Secu-Table: a Comprehensive security table dataset for evaluating semantic table interpretation systems
Azanzi Jiomekong, Jean Bikim, Patricia Negoue, Joyce Chin
TL;DR
Secu-Table introduces a comprehensive, domain-specific security table dataset for evaluating semantic table interpretation (STI) systems, especially those leveraging LLMs. It combines CVE and CWE data with annotations from Wikidata and the SEPSES CSKG to create over 1,500 tables (v2) containing hundreds of thousands of entities and rows, suitable for SemTab-style table-to-knowledge-graph matching. The construction pipeline encompasses data sources, KG linking, two-tier curation, and manual annotation (CEA/CTA/CPA), with deliberate error injection to mimic real-world data quality. The authors provide open access to code and data (MIT-licensed) and present baseline evaluations using open and closed LLMs, establishing a reproducible benchmark for security-domain STI. Quarterly releases and plans to expand data sources (e.g., ATT&CK, CCE) aim to improve coverage and realism for downstream security analytics applications.
Abstract
Evaluating semantic tables interpretation (STI) systems, (particularly, those based on Large Language Models- LLMs) especially in domain-specific contexts such as the security domain, depends heavily on the dataset.
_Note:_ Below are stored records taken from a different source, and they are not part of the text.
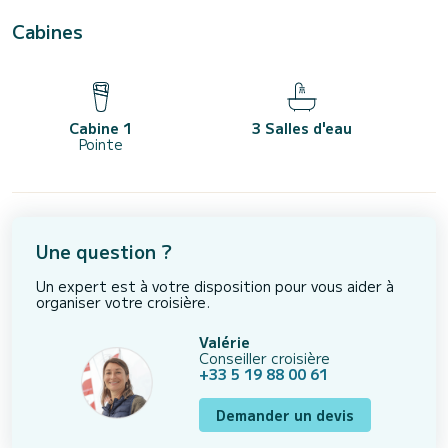
Cabines
Cabine 1
3 Salles d'eau
Pointe
Une question ?
Un expert est à votre disposition pour vous aider à
organiser votre croisière.
Valérie
Conseiller croisière
+33 5 19 88 00 61
Demander un devis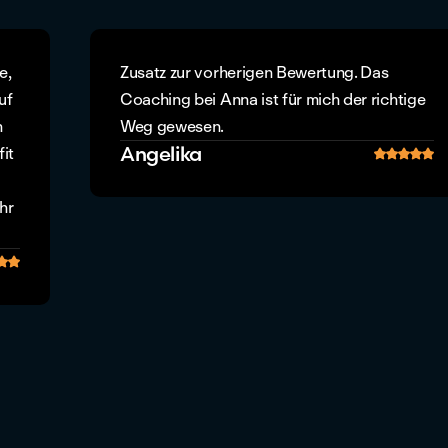
e,
Zusatz zur vorherigen Bewertung. Das
uf
Coaching bei Anna ist für mich der richtige
h
Weg gewesen.
Angelika
it
hr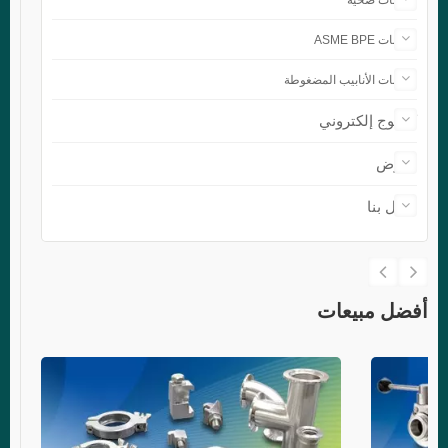
تركيبات صحية
تركيبات ASME BPE
تركيبات الأنابيب المضغوطة
كتالوج إلكتروني
معرض
اتصل بنا
أفضل مبيعات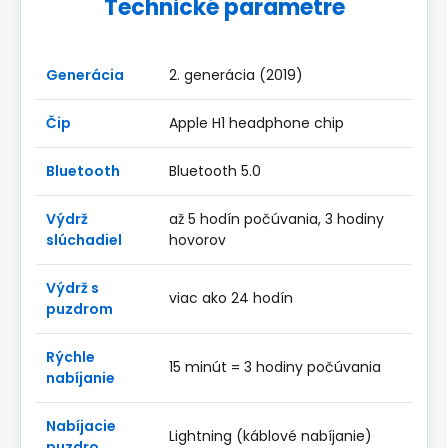
Technické parametre
Generácia
2. generácia (2019)
Čip
Apple H1 headphone chip
Bluetooth
Bluetooth 5.0
Výdrž
až 5 hodín počúvania, 3 hodiny
slúchadiel
hovorov
Výdrž s
viac ako 24 hodín
puzdrom
Rýchle
15 minút = 3 hodiny počúvania
nabíjanie
Nabíjacie
Lightning (káblové nabíjanie)
puzdro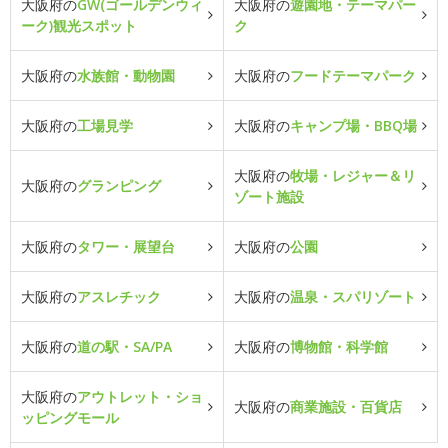
大阪府の
GW(ゴールデンウィ
大阪府の
遊園地・テーマパー
ーク)観光スポット
ク
大阪府の
水族館・動物園
大阪府の
フードテーマパーク
大阪府の
工場見学
大阪府の
キャンプ場・BBQ場
大阪府の
牧場・レジャー＆リ
大阪府の
グランピング
ゾート施設
大阪府の
タワー・展望台
大阪府の
公園
大阪府の
アスレチック
大阪府の
温泉・スパリゾート
大阪府の
道の駅・SA/PA
大阪府の
博物館・科学館
大阪府の
アウトレット・ショ
大阪府の
商業施設・百貨店
ッピングモール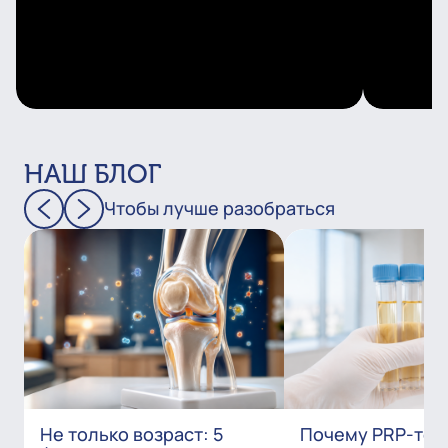
НАШ БЛОГ
Чтобы лучше разобраться
Не только возраст: 5
Почему PRP-тер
However, in the security domain, tabular datasets for state-of-the-art are not publicly available. In this paper, we introduce Secu-Table dataset, composed of more than 1500 tables with more than 15k entities constructed using security data extracted from Common Vulnerabilities and Exposures (CVE) and Common Weakness Enumeration (CWE) data sources and annotated using Wikidata and the SEmantic Processing of Security Event Streams CyberSecurity Knowledge Graph (SEPSES CSKG). Along with the dataset, all the code is publicly released. This dataset is made available to the research community in the context of the SemTab challenge on Tabular to Knowledge Graph Matching. This challenge aims to evaluate the performance of several STI based on open source LLMs. Preliminary evaluation, serving as baseline, was conducted using Falcon3-7b-instruct and Mistral-7B-Instruct, two open source LLMs and GPT-4o mini one closed source LLM.